■ **WHAT TO WORK ON**
From the entries provided below, copy each line that contains the word "enable".
○ ○ ○ ○ ○
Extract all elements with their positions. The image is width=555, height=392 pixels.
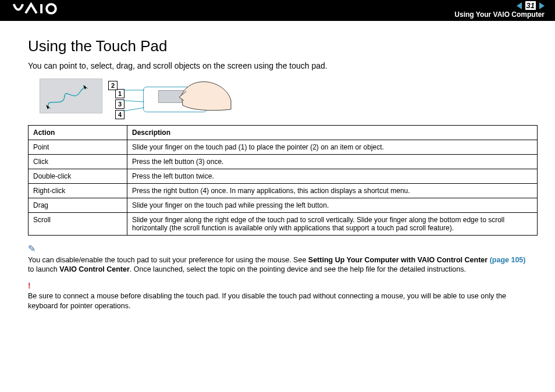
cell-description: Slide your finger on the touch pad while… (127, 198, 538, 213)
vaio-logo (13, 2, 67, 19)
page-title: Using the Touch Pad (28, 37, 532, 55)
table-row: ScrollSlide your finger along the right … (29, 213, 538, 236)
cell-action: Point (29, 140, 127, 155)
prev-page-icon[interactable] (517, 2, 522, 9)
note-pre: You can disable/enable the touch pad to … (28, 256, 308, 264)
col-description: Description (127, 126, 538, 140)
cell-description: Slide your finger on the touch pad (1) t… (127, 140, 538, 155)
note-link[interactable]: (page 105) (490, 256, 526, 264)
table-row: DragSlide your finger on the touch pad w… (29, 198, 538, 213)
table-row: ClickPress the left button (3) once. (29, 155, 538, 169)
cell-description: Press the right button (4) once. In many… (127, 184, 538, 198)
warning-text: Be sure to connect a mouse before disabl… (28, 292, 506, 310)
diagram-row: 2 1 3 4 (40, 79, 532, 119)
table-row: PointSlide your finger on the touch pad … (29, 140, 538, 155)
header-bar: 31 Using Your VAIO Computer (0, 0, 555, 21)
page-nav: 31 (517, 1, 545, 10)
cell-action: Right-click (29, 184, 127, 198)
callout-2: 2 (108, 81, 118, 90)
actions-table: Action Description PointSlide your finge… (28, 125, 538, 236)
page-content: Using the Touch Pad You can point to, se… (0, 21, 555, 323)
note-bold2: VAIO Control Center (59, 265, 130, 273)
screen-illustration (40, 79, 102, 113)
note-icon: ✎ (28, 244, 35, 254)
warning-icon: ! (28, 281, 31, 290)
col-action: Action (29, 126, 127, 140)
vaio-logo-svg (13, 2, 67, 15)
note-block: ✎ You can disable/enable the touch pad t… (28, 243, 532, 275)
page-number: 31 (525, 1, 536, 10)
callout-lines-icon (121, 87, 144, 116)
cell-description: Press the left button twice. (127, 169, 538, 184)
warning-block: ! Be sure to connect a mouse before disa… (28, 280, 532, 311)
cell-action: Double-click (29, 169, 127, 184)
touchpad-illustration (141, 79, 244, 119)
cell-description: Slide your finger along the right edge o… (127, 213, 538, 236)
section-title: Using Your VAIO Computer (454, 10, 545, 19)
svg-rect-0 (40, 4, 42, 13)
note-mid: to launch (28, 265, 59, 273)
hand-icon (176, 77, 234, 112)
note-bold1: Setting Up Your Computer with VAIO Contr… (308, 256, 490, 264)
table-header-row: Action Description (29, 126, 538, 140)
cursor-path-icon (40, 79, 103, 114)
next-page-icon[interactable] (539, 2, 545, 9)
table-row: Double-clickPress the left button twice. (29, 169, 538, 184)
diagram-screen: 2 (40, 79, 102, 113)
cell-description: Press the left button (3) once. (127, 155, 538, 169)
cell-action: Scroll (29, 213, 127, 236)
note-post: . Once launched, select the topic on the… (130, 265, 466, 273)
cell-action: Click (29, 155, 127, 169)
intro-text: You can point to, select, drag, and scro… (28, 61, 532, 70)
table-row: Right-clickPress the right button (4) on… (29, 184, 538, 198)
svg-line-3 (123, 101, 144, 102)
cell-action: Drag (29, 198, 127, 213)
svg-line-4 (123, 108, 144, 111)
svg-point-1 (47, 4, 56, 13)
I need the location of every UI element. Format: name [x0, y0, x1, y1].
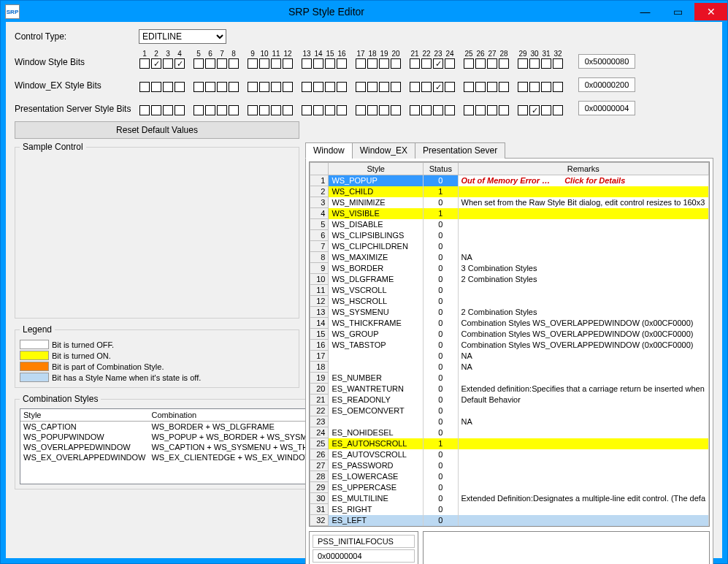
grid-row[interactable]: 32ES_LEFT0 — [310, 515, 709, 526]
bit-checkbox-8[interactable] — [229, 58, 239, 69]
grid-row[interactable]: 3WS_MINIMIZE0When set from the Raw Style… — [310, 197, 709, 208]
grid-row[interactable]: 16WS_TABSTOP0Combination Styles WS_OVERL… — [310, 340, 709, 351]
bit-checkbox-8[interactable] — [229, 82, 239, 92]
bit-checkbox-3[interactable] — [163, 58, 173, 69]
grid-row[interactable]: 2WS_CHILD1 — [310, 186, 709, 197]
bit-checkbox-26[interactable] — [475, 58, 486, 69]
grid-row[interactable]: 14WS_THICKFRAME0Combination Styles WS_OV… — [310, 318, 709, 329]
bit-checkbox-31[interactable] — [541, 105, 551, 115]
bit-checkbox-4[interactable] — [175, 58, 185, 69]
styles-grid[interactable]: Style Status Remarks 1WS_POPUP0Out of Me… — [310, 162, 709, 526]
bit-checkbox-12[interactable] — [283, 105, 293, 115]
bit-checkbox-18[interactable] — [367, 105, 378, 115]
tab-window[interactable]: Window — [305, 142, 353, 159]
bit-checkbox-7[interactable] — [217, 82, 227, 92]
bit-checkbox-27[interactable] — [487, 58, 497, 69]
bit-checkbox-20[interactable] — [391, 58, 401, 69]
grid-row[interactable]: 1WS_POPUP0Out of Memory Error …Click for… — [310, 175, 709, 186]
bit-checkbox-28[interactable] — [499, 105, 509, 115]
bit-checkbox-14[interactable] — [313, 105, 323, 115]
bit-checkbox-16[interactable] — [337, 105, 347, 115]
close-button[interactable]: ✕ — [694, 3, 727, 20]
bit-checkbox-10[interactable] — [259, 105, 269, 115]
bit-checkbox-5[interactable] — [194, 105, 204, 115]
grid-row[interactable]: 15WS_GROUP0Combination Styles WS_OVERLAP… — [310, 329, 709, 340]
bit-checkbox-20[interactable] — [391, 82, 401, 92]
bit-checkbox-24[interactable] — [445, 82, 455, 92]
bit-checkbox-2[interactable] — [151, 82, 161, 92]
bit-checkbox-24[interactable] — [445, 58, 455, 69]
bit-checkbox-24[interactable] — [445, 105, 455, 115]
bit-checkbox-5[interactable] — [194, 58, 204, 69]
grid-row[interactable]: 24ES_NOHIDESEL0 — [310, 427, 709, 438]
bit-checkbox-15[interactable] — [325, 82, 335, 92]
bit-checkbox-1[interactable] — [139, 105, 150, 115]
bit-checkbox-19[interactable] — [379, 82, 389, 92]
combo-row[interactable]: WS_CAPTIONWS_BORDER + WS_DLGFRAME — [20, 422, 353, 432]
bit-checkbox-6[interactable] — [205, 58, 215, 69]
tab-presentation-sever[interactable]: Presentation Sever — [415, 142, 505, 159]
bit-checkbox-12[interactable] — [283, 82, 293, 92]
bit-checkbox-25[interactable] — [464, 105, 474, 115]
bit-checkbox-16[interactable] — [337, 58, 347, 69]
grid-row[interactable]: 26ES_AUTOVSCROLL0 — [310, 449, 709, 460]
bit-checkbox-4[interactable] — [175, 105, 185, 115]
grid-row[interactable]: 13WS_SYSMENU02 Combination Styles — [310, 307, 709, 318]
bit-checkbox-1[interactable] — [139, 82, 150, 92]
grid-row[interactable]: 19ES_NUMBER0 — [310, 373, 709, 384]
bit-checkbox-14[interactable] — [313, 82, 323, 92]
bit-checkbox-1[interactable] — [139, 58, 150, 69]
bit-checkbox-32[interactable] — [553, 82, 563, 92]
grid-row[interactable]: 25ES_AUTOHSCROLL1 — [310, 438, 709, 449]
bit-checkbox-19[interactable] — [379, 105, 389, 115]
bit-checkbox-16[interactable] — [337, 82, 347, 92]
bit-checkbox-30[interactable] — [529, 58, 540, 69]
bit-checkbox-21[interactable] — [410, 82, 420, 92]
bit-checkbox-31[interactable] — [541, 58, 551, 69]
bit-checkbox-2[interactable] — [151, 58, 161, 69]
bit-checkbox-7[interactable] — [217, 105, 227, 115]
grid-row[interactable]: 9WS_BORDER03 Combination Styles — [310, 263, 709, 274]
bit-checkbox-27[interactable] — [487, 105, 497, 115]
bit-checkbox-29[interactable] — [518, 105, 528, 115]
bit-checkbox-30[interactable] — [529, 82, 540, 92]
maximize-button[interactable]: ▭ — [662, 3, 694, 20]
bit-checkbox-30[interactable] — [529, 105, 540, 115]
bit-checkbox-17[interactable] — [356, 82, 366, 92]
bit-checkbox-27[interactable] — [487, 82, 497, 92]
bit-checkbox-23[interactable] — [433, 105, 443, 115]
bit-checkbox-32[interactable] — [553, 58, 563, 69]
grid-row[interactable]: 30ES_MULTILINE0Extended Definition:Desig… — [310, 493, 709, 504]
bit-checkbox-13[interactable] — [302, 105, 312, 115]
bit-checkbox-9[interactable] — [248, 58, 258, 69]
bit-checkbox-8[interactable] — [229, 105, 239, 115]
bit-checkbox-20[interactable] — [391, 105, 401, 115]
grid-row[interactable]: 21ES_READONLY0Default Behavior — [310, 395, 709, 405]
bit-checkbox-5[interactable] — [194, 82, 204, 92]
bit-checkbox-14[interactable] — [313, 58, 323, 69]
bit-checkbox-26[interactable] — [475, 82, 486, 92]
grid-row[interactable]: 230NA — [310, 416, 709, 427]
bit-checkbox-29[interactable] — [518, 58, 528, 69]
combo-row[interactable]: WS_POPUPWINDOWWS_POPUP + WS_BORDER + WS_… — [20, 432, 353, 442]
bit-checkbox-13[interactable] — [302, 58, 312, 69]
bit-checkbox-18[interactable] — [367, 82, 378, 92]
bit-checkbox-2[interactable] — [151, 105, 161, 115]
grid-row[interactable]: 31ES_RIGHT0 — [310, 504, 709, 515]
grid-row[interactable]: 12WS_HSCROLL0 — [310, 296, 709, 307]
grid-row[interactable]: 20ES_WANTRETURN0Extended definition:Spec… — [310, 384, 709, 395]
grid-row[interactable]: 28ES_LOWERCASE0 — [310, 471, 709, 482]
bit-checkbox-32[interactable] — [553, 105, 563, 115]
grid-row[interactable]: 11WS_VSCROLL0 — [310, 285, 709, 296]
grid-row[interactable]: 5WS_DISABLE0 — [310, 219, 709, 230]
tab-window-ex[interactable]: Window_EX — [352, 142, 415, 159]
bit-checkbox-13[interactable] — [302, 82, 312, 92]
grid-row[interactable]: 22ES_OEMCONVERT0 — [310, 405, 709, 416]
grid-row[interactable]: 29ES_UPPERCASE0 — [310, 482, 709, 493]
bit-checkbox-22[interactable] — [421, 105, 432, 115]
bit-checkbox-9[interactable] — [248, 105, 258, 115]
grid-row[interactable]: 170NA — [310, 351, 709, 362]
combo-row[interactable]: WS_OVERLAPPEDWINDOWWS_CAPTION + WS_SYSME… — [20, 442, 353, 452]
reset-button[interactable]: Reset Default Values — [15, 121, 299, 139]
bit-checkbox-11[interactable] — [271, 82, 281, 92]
○ ○ ○ ○ ○
■ **RESPONSE TO THE TASK**
note-pre: You can disable/enable the touch pad to … (28, 256, 308, 264)
note-block: ✎ You can disable/enable the touch pad t… (28, 243, 532, 275)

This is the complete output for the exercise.